» EXERCISE INSTRUCTIONS: Take the material below and output exactly the run of lines from the one containing "332.8 (262, 595)" down to the one containing "Industrial and Hazardous Waste (119, 170)", with both included.

» RECORDS SUPPLIED:
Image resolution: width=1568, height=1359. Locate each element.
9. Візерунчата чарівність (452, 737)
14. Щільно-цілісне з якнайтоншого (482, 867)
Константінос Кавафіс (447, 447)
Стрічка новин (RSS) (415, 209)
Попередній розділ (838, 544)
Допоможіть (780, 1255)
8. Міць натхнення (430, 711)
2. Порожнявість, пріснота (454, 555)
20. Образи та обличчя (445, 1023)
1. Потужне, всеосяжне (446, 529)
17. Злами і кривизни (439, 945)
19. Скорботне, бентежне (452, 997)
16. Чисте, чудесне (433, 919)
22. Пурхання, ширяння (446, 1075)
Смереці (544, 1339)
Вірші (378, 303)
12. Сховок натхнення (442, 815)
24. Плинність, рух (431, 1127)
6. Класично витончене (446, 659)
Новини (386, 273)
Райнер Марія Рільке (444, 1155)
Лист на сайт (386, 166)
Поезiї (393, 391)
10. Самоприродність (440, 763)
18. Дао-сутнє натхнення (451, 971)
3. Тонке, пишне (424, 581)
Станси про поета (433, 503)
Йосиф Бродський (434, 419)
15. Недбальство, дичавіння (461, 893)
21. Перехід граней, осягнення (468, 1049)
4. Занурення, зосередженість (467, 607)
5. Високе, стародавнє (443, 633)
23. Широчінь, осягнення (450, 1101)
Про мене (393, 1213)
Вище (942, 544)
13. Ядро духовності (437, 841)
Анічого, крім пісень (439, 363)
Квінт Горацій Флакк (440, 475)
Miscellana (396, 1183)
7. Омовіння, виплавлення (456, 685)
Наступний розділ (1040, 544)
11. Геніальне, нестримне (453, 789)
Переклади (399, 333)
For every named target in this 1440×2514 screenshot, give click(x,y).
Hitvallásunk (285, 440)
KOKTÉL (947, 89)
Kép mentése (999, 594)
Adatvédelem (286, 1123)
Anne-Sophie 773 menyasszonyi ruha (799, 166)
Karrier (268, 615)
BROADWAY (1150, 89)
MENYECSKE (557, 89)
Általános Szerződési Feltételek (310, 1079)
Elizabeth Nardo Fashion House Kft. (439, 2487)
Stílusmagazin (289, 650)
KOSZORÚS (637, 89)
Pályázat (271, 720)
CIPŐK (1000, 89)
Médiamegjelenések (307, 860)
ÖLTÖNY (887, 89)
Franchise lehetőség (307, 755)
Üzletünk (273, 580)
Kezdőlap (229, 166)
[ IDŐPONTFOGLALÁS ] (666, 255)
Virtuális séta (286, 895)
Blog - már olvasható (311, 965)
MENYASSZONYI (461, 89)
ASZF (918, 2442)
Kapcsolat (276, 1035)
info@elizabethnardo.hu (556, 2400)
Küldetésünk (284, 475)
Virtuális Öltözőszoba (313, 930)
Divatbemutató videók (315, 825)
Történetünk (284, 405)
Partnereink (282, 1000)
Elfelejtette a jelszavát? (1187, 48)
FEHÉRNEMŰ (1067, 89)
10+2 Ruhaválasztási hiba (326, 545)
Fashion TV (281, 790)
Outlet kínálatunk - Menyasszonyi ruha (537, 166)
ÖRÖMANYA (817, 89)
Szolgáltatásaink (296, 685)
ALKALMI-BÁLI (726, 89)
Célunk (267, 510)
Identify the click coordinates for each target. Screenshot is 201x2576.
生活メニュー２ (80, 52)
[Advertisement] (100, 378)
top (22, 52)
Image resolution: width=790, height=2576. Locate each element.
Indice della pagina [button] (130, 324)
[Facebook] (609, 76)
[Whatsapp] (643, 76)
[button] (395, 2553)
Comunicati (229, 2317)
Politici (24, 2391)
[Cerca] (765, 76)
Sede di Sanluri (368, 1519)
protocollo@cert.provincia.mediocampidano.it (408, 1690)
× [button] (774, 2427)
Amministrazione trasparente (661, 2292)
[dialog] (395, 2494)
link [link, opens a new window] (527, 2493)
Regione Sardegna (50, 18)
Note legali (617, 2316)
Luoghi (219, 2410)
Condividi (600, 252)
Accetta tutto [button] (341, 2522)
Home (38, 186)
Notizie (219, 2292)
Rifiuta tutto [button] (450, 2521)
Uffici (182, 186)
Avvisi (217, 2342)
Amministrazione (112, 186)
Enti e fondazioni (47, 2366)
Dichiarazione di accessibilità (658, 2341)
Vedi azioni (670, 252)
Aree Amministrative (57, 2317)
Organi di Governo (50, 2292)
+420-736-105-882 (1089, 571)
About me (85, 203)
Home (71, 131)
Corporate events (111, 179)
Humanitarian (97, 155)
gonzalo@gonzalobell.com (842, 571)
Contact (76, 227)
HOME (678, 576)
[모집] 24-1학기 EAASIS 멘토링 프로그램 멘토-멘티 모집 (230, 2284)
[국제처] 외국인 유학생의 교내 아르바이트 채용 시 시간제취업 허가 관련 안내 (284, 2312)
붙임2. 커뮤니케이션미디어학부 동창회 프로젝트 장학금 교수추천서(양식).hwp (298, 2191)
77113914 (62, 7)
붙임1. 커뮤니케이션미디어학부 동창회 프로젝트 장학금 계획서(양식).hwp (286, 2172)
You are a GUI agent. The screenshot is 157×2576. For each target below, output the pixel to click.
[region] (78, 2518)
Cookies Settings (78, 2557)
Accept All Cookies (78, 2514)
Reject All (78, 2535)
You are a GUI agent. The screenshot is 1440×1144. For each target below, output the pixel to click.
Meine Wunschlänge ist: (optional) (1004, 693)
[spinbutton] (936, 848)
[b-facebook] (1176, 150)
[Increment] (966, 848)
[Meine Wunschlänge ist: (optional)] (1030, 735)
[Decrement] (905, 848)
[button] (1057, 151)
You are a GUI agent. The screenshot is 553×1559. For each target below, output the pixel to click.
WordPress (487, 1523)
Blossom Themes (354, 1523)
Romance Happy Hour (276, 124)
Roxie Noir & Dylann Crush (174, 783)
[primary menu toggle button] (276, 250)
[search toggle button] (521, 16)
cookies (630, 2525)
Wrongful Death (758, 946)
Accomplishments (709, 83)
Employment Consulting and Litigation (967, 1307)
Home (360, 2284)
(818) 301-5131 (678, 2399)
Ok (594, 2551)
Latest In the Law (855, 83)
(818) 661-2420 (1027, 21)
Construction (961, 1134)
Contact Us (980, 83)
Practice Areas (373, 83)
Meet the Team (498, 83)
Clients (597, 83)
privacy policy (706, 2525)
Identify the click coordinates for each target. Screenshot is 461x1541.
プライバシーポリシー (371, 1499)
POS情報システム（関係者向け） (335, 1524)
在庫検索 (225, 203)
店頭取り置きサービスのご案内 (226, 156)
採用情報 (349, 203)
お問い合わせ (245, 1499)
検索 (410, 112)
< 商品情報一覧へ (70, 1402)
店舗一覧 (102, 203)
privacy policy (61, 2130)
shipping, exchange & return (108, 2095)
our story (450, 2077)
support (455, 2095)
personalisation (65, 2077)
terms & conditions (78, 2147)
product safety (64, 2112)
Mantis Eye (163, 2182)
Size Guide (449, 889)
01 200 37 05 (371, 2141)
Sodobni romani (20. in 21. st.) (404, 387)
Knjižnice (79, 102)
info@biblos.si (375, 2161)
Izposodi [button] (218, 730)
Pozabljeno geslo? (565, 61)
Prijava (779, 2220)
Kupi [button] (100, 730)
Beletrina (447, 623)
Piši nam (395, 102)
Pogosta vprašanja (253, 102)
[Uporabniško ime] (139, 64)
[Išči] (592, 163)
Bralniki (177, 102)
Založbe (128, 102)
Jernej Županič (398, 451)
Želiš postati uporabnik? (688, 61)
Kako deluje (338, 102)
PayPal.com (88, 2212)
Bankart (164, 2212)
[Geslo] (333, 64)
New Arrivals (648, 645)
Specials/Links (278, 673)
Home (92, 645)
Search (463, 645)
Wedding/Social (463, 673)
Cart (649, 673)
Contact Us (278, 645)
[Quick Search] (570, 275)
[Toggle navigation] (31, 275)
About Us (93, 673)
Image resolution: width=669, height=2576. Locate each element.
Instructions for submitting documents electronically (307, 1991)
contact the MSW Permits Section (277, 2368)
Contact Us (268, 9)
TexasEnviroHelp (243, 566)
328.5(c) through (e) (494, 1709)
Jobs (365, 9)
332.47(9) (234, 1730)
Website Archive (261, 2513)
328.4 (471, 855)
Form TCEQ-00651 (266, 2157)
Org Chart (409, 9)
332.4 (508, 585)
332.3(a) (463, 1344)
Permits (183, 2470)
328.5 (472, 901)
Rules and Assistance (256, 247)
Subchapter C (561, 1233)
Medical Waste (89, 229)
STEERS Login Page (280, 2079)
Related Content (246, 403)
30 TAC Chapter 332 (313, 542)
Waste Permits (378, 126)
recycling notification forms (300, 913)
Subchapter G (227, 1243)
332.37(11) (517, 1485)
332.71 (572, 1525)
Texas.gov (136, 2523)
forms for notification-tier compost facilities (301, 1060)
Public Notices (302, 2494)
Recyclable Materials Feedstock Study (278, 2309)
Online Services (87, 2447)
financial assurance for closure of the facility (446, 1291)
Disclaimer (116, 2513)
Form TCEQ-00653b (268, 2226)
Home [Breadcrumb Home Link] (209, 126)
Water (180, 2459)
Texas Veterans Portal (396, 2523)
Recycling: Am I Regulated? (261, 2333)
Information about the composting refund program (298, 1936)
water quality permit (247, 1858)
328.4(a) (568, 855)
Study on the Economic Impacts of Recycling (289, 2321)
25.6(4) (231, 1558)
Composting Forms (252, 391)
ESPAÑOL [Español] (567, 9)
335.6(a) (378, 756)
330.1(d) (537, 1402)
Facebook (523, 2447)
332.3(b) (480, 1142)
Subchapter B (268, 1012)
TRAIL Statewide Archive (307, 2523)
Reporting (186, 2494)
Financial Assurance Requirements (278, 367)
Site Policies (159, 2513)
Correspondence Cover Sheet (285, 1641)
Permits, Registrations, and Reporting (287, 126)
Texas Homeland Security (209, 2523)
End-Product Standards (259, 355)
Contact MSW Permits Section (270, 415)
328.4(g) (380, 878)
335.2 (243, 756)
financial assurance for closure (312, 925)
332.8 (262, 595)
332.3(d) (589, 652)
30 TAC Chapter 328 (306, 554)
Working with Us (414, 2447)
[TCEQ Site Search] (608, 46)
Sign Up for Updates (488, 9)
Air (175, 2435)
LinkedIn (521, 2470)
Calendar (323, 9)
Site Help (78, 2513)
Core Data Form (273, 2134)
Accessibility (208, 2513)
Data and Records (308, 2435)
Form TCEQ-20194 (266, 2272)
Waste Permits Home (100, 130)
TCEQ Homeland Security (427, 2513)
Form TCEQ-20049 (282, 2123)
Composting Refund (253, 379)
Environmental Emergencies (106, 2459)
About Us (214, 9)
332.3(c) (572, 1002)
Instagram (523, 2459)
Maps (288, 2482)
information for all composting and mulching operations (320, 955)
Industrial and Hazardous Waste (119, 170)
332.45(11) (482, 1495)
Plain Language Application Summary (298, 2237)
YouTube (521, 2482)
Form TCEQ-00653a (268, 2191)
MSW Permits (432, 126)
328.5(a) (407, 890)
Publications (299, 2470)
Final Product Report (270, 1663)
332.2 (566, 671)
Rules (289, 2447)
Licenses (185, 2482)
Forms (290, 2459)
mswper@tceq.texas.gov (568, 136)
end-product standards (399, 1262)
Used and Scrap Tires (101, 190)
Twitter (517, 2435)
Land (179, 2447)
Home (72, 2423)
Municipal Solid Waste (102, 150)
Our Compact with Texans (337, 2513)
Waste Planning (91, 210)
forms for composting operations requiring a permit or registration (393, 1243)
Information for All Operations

» SOLUTION TO THIS PROBLEM:
332.8 (262, 595)
332.3(d) (589, 652)
30 TAC Chapter 328 (306, 554)
Working with Us (414, 2447)
[TCEQ Site Search] (608, 46)
Sign Up for Updates (488, 9)
Air (175, 2435)
LinkedIn (521, 2470)
Calendar (323, 9)
Site Help (78, 2513)
Core Data Form (273, 2134)
Accessibility (208, 2513)
Data and Records (308, 2435)
Form TCEQ-20194 (266, 2272)
Waste Permits Home (100, 130)
TCEQ Homeland Security (427, 2513)
Form TCEQ-20049 (282, 2123)
Composting Refund (253, 379)
Environmental Emergencies (106, 2459)
About Us (214, 9)
332.3(c) (572, 1002)
Instagram (523, 2459)
Maps (288, 2482)
information for all composting and mulching operations (320, 955)
Industrial and Hazardous Waste (119, 170)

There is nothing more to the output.